Field in a superconducting torus

1. Sep 23, 2011

x_engineer

A question:-

Is it possible to create a magnetic field inside a perfectly superconducting torus if you did not have any to start with? I am talking about a field that goes all the way around the torus, not one that goes partway and doubles back. I am having trouble visualizing how the field lines pass through the central superconducting post in the evolution of the magnetic field.

Also, what is the highest field one can maintain practically inside a superconducting coil?

2. Sep 23, 2011

Drakkith

Staff Emeritus
3. Sep 25, 2011

Born2bwire

I would say no due to your stipulation that the torus did not have any initial field. A superconducting ring must always keep it's flux constant by virtue of Faraday's Law. That is, the line integral of the electric field around the ring, which must be zero for a superconductor due to it's infinite conductivity when in operation, is equal to the time differential of the trapped flux in the ring. Since the line integral of the electric field is zero, the trapped flux must remain constant while the superconductor is operating.

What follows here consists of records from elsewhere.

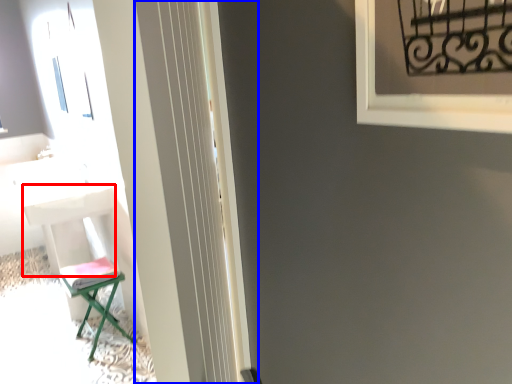 Question: Which object is closer to the camera taking this photo, table (highlighted by a red box) or screen door (highlighted by a blue box)?

Choices:
 (A) table
 (B) screen door

Answer: (B) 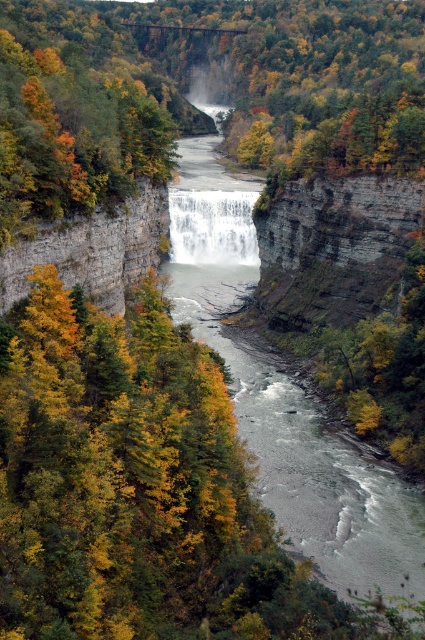 Is point (308, 522) positioned before point (84, 275)?

That is True.

Is gray smooth river at center positioned before rustic stone cliff at left?

That is True.

Between point (280, 390) and point (141, 186), which one is positioned behind?

Positioned behind is point (141, 186).

This screenshot has width=425, height=640. Identify the location of gray smooth river at center. (285, 397).

Which is in front, point (354, 564) or point (130, 134)?

Point (354, 564) is in front.

Between point (280, 419) and point (27, 42), which one is positioned behind?

Positioned behind is point (27, 42).

The height and width of the screenshot is (640, 425). I want to click on gray smooth river at center, so click(285, 397).

The width and height of the screenshot is (425, 640). What are the coordinates of `gray smooth river at center` in the screenshot? It's located at (285, 397).

Which of these two, autumn leaves at center or white textured water at center, stands shorter?

white textured water at center

Is autumn leaves at center taller than white textured water at center?

Indeed, autumn leaves at center has a greater height compared to white textured water at center.

Which is behind, point (45, 42) or point (215, 209)?

The point (215, 209) is behind.

Identify the location of autumn leaves at center. The width and height of the screenshot is (425, 640). (70, 116). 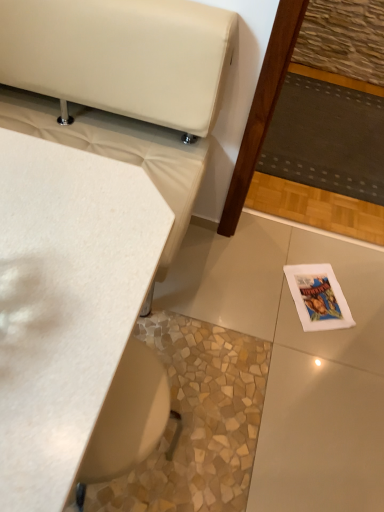 Question: Should I look upward or downward to see white paper magazine at lower right?

Choices:
 (A) down
 (B) up

Answer: (A)

Question: Can you confirm if white matte table at upper left is bigger than white paper magazine at lower right?

Choices:
 (A) no
 (B) yes

Answer: (B)

Question: Would you say white paper magazine at lower right is part of white matte table at upper left's contents?

Choices:
 (A) yes
 (B) no

Answer: (B)

Question: Is white matte table at upper left far from white paper magazine at lower right?

Choices:
 (A) yes
 (B) no

Answer: (A)

Question: Can you confirm if white matte table at upper left is positioned to the left of white paper magazine at lower right?

Choices:
 (A) no
 (B) yes

Answer: (B)

Question: From a real-world perspective, is white matte table at upper left physically below white paper magazine at lower right?

Choices:
 (A) yes
 (B) no

Answer: (B)

Question: Can you confirm if white matte table at upper left is wider than white paper magazine at lower right?

Choices:
 (A) no
 (B) yes

Answer: (B)

Question: Does white paper magazine at lower right appear on the left side of dark gray fabric mat at center right?

Choices:
 (A) no
 (B) yes

Answer: (B)

Question: Is white paper magazine at lower right shorter than dark gray fabric mat at center right?

Choices:
 (A) yes
 (B) no

Answer: (A)

Question: From the image's perspective, does white paper magazine at lower right appear lower than dark gray fabric mat at center right?

Choices:
 (A) no
 (B) yes

Answer: (B)

Question: Considering the relative sizes of white paper magazine at lower right and dark gray fabric mat at center right in the image provided, is white paper magazine at lower right wider than dark gray fabric mat at center right?

Choices:
 (A) no
 (B) yes

Answer: (A)

Question: Is white paper magazine at lower right surrounding dark gray fabric mat at center right?

Choices:
 (A) no
 (B) yes

Answer: (A)

Question: Would you say white paper magazine at lower right is outside dark gray fabric mat at center right?

Choices:
 (A) yes
 (B) no

Answer: (A)

Question: Can you confirm if white matte table at upper left is thinner than dark gray fabric mat at center right?

Choices:
 (A) no
 (B) yes

Answer: (B) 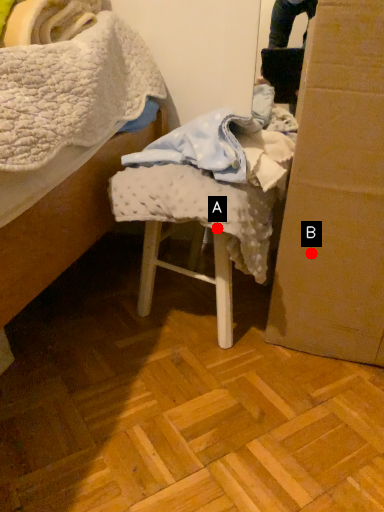 Question: Two points are circled on the image, labeled by A and B beside each circle. Which of the following is the closest to the observer?

Choices:
 (A) A is closer
 (B) B is closer

Answer: (A) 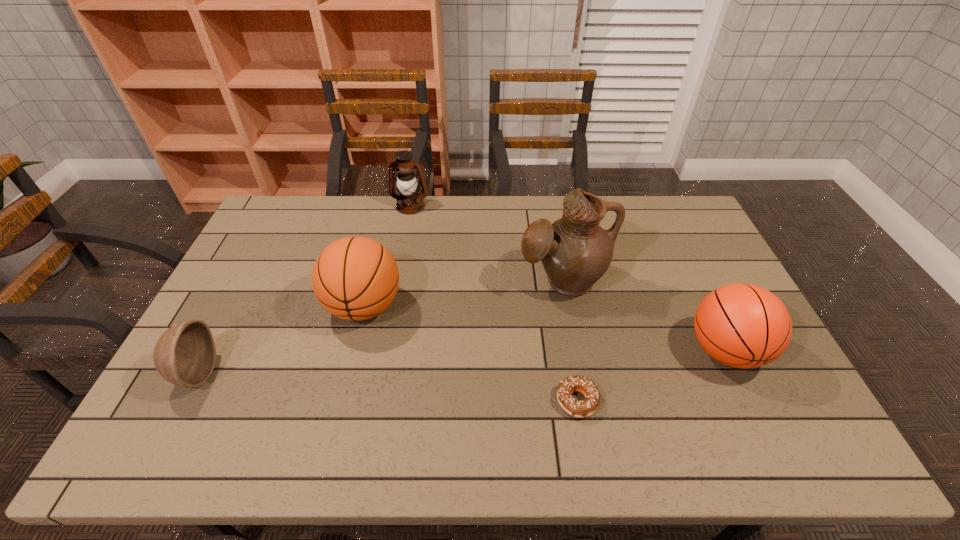 This screenshot has height=540, width=960. Identify the location of vacant space that's between the shortest object and the left basketball. (470, 354).

Locate an element on the screen. vacant area that lies between the right basketball and the left basketball is located at coordinates click(544, 328).

At what (x,y) coordinates should I click in order to perform the action: click on blank region between the leftmost object and the tallest object. Please return your answer as a coordinate pair (x, y). The image size is (960, 540). Looking at the image, I should click on (380, 327).

Find the location of `vacant point located between the left basketball and the right basketball`. vacant point located between the left basketball and the right basketball is located at coordinates (544, 328).

Where is `unoccupied area between the leftmost object and the farthest object`? The width and height of the screenshot is (960, 540). unoccupied area between the leftmost object and the farthest object is located at coordinates (303, 289).

You are a GUI agent. You are given a task and a screenshot of the screen. Output one action in this format:
    pyautogui.click(x=<x>, y=<y>)
    Task: Click on the free space between the bowl and the farthest object
    The image size is (960, 540).
    Given the screenshot: What is the action you would take?
    pyautogui.click(x=303, y=289)

This screenshot has width=960, height=540. I want to click on free space between the shortest object and the right basketball, so click(x=651, y=376).

Find the location of a particular element. The image size is (960, 540). free space between the tallest object and the right basketball is located at coordinates (644, 315).

Identify the location of vacant area that lies between the left basketball and the tallest object. The height and width of the screenshot is (540, 960). (464, 293).

At what (x,y) coordinates should I click in order to perform the action: click on free space between the right basketball and the shortest object. Please return your answer as a coordinate pair (x, y). The height and width of the screenshot is (540, 960). Looking at the image, I should click on (651, 376). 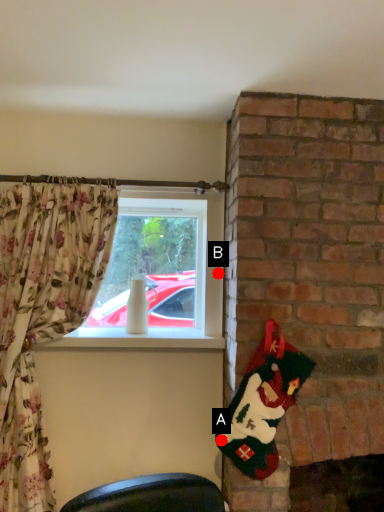 Question: Two points are circled on the image, labeled by A and B beside each circle. Which point is farther from the camera taking this photo?

Choices:
 (A) A is further
 (B) B is further

Answer: (B) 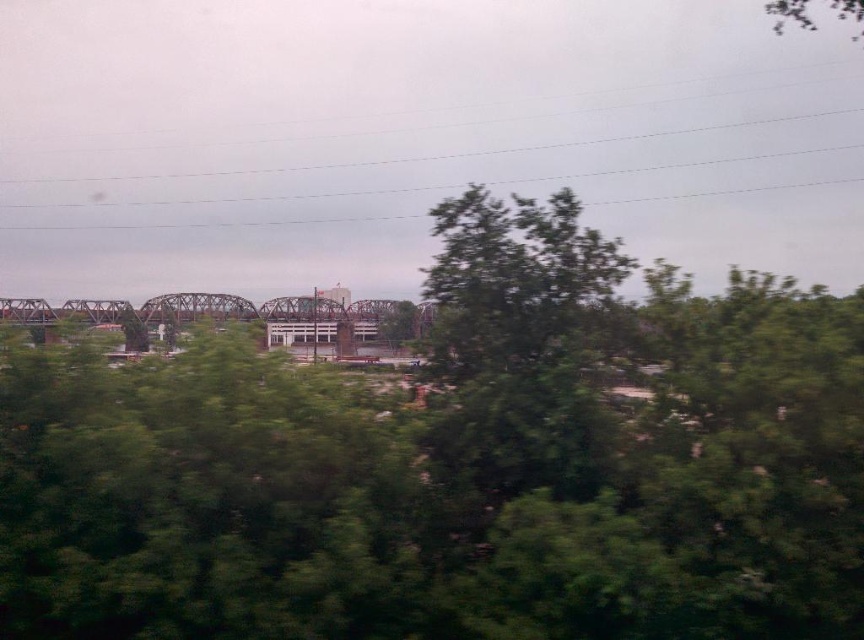 Based on the photo, who is more distant from viewer, (148, 330) or (848, 8)?

The point (848, 8) is more distant.

I want to click on metallic gray bridge at center, so click(221, 320).

Does green leafy tree at center come behind green leafy tree at upper center?

No, it is in front of green leafy tree at upper center.

Who is more forward, (x=321, y=442) or (x=780, y=20)?

Point (x=321, y=442)

The width and height of the screenshot is (864, 640). Find the location of `green leafy tree at center`. green leafy tree at center is located at coordinates (456, 467).

Which of these two, green leafy tree at center or metallic gray bridge at center, stands taller?

green leafy tree at center is taller.

Is green leafy tree at center in front of metallic gray bridge at center?

Yes, it is in front of metallic gray bridge at center.

Identify the location of green leafy tree at center. The height and width of the screenshot is (640, 864). (x=456, y=467).

Where is `green leafy tree at center`? This screenshot has height=640, width=864. green leafy tree at center is located at coordinates (456, 467). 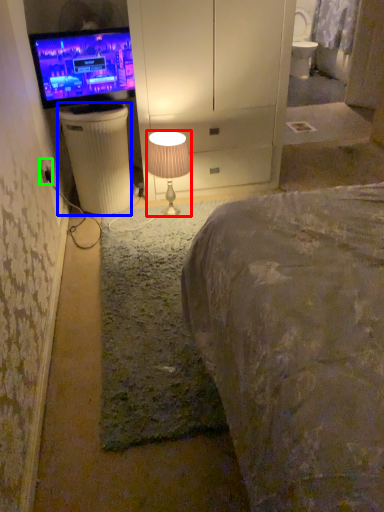 Question: Which is farther away from lamp (highlighted by a red box)? trash bin/can (highlighted by a blue box) or electric outlet (highlighted by a green box)?

Choices:
 (A) trash bin/can
 (B) electric outlet

Answer: (B) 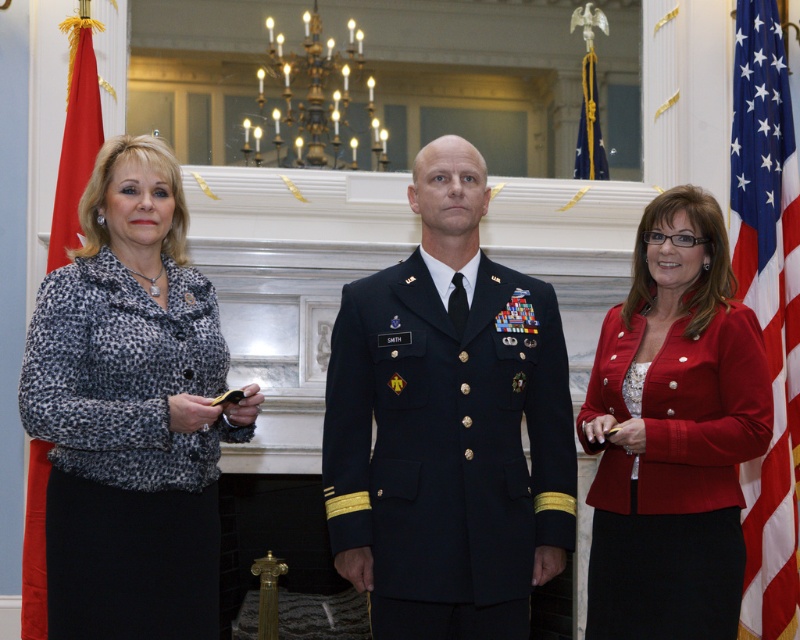 You are a photographer adjusting your camera to focus on two specific points in the image. The first point is labeled as point (36, 296) and the second is point (66, 230). Since you can only focus on one point at a time, which point should you choose to ensure the foreground elements are sharp?

Point (36, 296) is closer to the camera than point (66, 230). Therefore, to focus on the foreground elements, you should choose point (36, 296).

You are organizing a charity event and need to determine which of the two garments, the red satin blazer at center or the leopard print fabric at left, can be folded into a smaller storage space. Based on their thickness, which one would require less space?

The red satin blazer at center is thinner than the leopard print fabric at left, so it would require less storage space and can be folded into a smaller area. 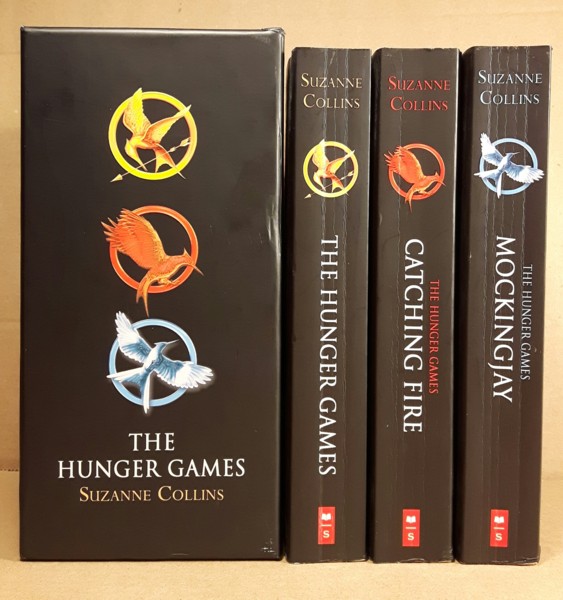 Identify the location of table. This screenshot has height=600, width=563. (160, 569). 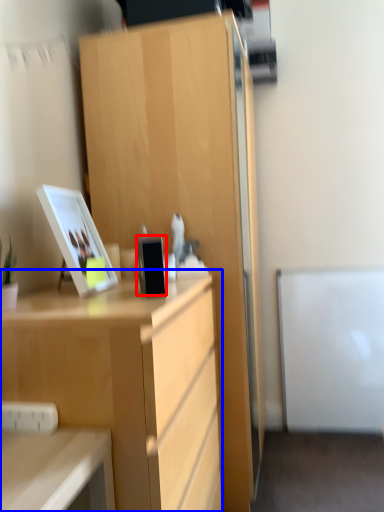 Question: Which object appears farthest to the camera in this image, appliance (highlighted by a red box) or desk (highlighted by a blue box)?

Choices:
 (A) appliance
 (B) desk

Answer: (A) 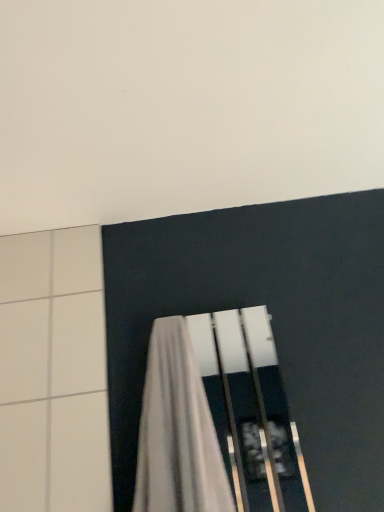 Question: Considering the positions of white matte wall at upper center and white fabric curtain at lower center in the image, is white matte wall at upper center taller or shorter than white fabric curtain at lower center?

Choices:
 (A) tall
 (B) short

Answer: (B)

Question: Based on their positions, is white matte wall at upper center located to the left or right of white fabric curtain at lower center?

Choices:
 (A) right
 (B) left

Answer: (A)

Question: Which is correct: white matte wall at upper center is inside white fabric curtain at lower center, or outside of it?

Choices:
 (A) outside
 (B) inside

Answer: (A)

Question: Does point (228, 483) appear closer or farther from the camera than point (354, 36)?

Choices:
 (A) closer
 (B) farther

Answer: (B)

Question: Is white fabric curtain at lower center bigger or smaller than white matte wall at upper center?

Choices:
 (A) small
 (B) big

Answer: (B)

Question: From the image's perspective, is white fabric curtain at lower center located above or below white matte wall at upper center?

Choices:
 (A) above
 (B) below

Answer: (B)

Question: In terms of height, does white fabric curtain at lower center look taller or shorter compared to white matte wall at upper center?

Choices:
 (A) short
 (B) tall

Answer: (B)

We can imagine a torus to be a continuum of superconducting rings. Since you state that there is no initial field when we turn on the superconductors then there must continue to be zero flux through the torus when in operation.

Now one that doubles back, I could see that arising because then you could have a field where the net flux is still zero (since the field goes in and out of each ring). How one would excite such a field AFTER the torus has been activated I know not, but I can see that it could be physically possible to support such a field.

4. Sep 26, 2011

x_engineer

Drakith: Yes, I am talking about the toroidal field in that diagram.

Born2bwire: What happens if the toroidal sheet is a superconducting coil instead? As you attempt to increase the field does the flux work its way around the spiral gap, and does that effect place limits on how fast you can increase the magnetic field? Would a poloidal coil very close to the toroidal coil therefore be able to detect the change in the toroidal field?

I suppose in a Type II superconductor the presence of a voltage on the coil would allow the flux to directly cross the superconducting wires and enter the toroidal space, and a poloidal coil would not detect any change in the toroidal field. Is that true?